## TASK ITEM
Begin the copy at the line containing "Top tech jobs that pa" in the data below and end it at the line containing "dedicated to delivering", keeping each line exact and leaving out pictures.

## MATERIAL FOR THIS TASK
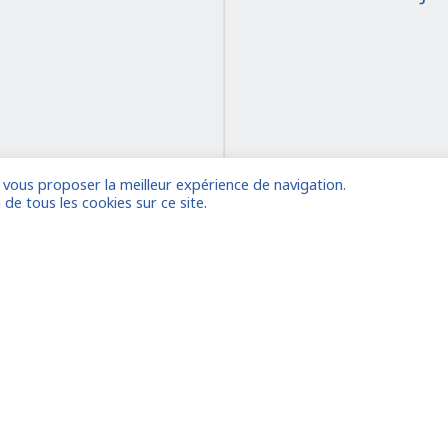
e vous proposer la meilleur expérience de navigation.
on
 de tous les cookies sur ce site.
 account
Already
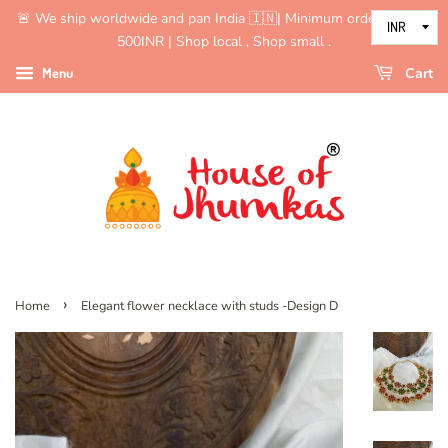
🚨 We ship worldwide and pan India 🇮🇳| Minimum order value is
500INR | Shop local , Shop small .
Menu
Cart
›
Home
Elegant flower necklace with studs -Design D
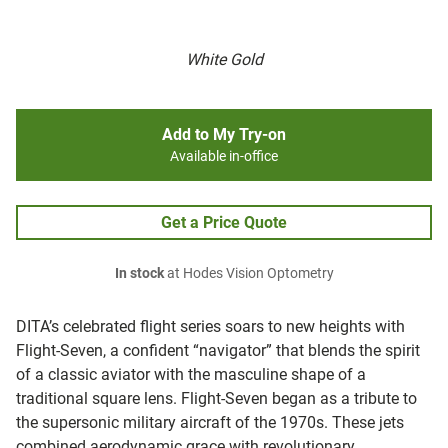
White Gold
Add to My Try-on
Available in-office
Get a Price Quote
In stock
at Hodes Vision Optometry
DITA’s celebrated flight series soars to new heights with
Flight-Seven, a confident “navigator” that blends the spirit
of a classic aviator with the masculine shape of a
traditional square lens.
Flight-Seven began as a tribute to
the supersonic military aircraft of the 1970s. These jets
combined aerodynamic grace with revolutionary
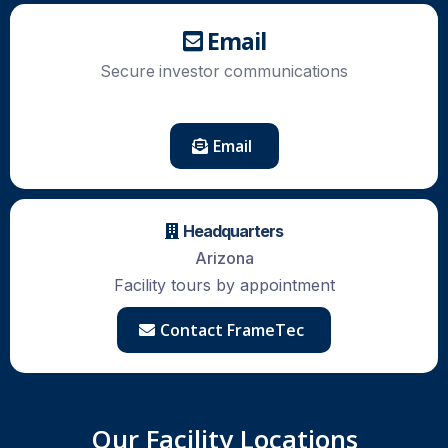
Email
Secure
investor
communications
Email
Headquarters
Arizona
Facility tours by appointment
Contact FrameTec
Our Facility Locations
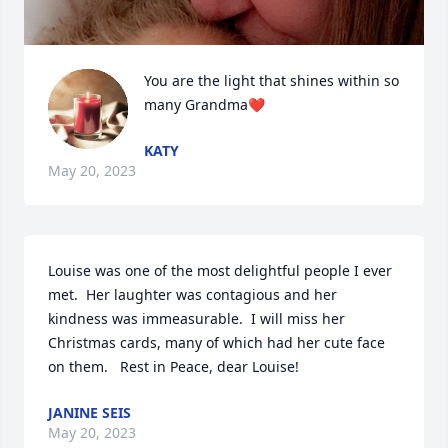
You are the light that shines within so 
many Grandma❤️
KATY
May 20, 2023
Louise was one of the most delightful people I ever 
met.  Her laughter was contagious and her 
kindness was immeasurable.  I will miss her 
Christmas cards, many of which had her cute face 
on them.   Rest in Peace, dear Louise!
JANINE SEIS
May 20, 2023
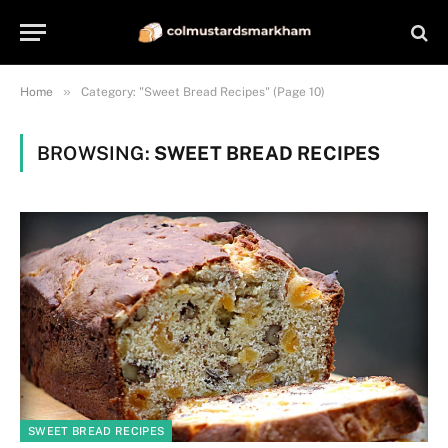
»
Home
Category: "Sweet Bread Recipes" (Page 10)
BROWSING:
SWEET BREAD RECIPES
SWEET BREAD RECIPES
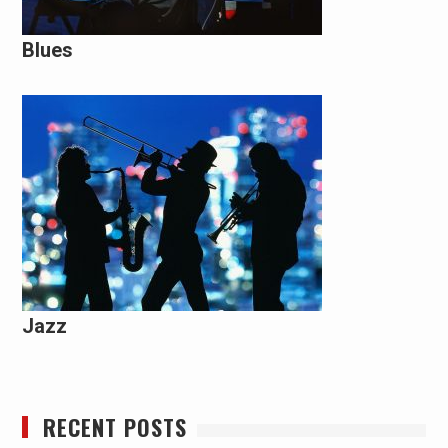
Blues
Jazz
RECENT POSTS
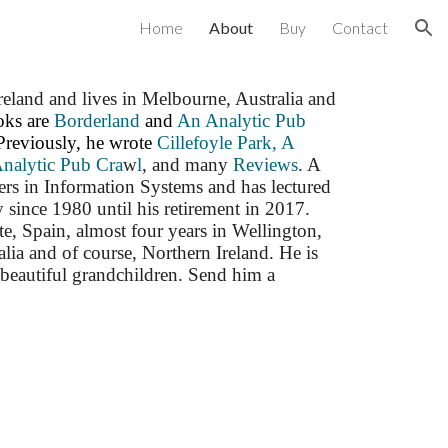
Home
About
Buy
Contact
ion
land and lives in Melbourne, Australia and
ooks are
Borderland
and
An Analytic Pub
Previously, he wrote
Cillefoyle Park,
A
Analytic Pub Cra
w
l
, and many
Reviews
. A
ers in Information Systems and has lectured
since 1980 until his retirement in 2017.
te, Spain, almost four years in Wellington,
ia and of course, Northern Ireland. He is
beautiful grandchildren. Send him a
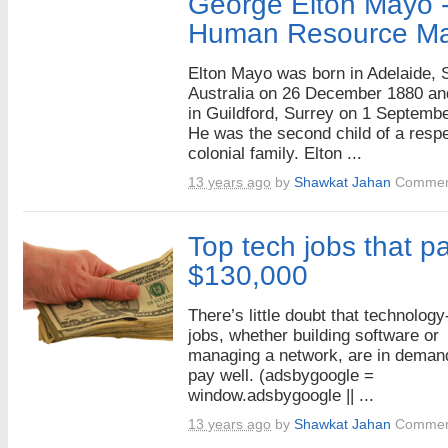
George Elton Mayo -
Human Resource M
Elton Mayo was born in Adelaide, 
Australia on 26 December 1880 an
in Guildford, Surrey on 1 Septemb
He was the second child of a resp
colonial family. Elton ...
13 years ago
by
Shawkat Jahan
Commen
Top tech jobs that pa
$130,000
There’s little doubt that technology
jobs, whether building software or
managing a network, are in deman
pay well. (adsbygoogle =
window.adsbygoogle || ...
13 years ago
by
Shawkat Jahan
Commen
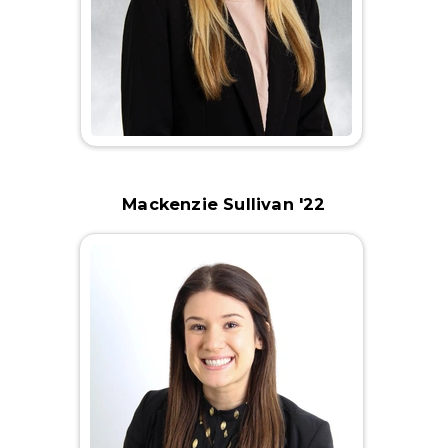
Mackenzie Sullivan '22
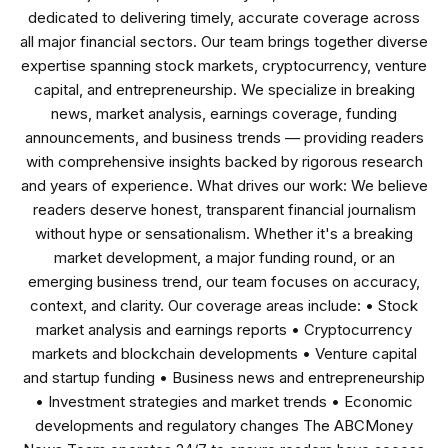
dedicated to delivering timely, accurate coverage across
all major financial sectors. Our team brings together diverse
expertise spanning stock markets, cryptocurrency, venture
capital, and entrepreneurship. We specialize in breaking
news, market analysis, earnings coverage, funding
announcements, and business trends — providing readers
with comprehensive insights backed by rigorous research
and years of experience. What drives our work: We believe
readers deserve honest, transparent financial journalism
without hype or sensationalism. Whether it's a breaking
market development, a major funding round, or an
emerging business trend, our team focuses on accuracy,
context, and clarity. Our coverage areas include: • Stock
market analysis and earnings reports • Cryptocurrency
markets and blockchain developments • Venture capital
and startup funding • Business news and entrepreneurship
• Investment strategies and market trends • Economic
developments and regulatory changes The ABCMoney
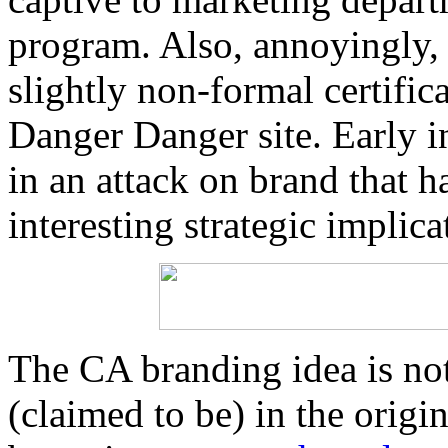
program. Also, annoyingly,
slightly non-formal certific
Danger Danger site. Early ind
in an attack on brand that h
interesting strategic impli
The CA branding idea is not
(claimed to be) in the origi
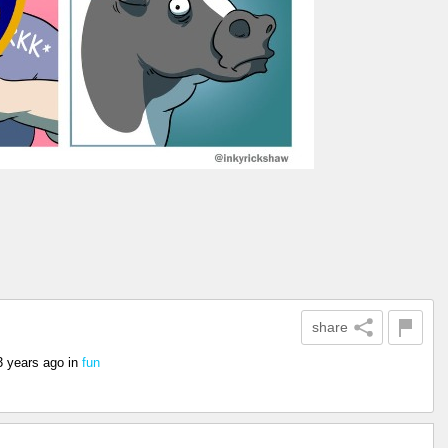
share
3 years ago
in
fun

## EXERCISE ANSWER
Top tech jobs that pa
$130,000
There’s little doubt that technology
jobs, whether building software or
managing a network, are in deman
pay well. (adsbygoogle =
window.adsbygoogle || ...
13 years ago
by
Shawkat Jahan
Commen
Mackenzie Sullivan '22
dedicated to delivering timely, accurate coverage across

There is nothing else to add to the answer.